# THE TASK
Figure out how many lines in these records contain "cookie". Only the number belongs in the reply.
- - - - - - -
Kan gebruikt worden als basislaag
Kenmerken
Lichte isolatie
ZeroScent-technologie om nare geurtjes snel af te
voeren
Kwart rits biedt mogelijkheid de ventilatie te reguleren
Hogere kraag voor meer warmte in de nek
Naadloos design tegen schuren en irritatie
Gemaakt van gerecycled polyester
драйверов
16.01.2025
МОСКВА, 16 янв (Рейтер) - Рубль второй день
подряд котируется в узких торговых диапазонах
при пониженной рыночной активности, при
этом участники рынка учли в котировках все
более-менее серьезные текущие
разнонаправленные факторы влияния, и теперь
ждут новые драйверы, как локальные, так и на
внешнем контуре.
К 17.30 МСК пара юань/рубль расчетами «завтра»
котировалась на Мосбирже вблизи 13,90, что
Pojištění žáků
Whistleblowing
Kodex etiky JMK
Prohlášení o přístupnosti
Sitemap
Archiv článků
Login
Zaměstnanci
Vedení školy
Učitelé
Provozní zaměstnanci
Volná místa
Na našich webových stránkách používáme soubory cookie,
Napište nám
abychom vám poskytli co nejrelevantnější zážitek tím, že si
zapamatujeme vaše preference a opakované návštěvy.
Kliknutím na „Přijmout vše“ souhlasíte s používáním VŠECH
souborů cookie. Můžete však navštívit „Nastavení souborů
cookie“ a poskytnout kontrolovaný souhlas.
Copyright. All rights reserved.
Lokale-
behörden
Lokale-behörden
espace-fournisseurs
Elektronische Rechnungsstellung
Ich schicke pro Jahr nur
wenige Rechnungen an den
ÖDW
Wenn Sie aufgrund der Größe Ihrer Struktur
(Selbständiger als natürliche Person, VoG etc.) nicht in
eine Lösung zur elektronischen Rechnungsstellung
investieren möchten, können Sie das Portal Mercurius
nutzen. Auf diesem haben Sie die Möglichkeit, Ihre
- - - - - - -
# TASK RESPONSE
3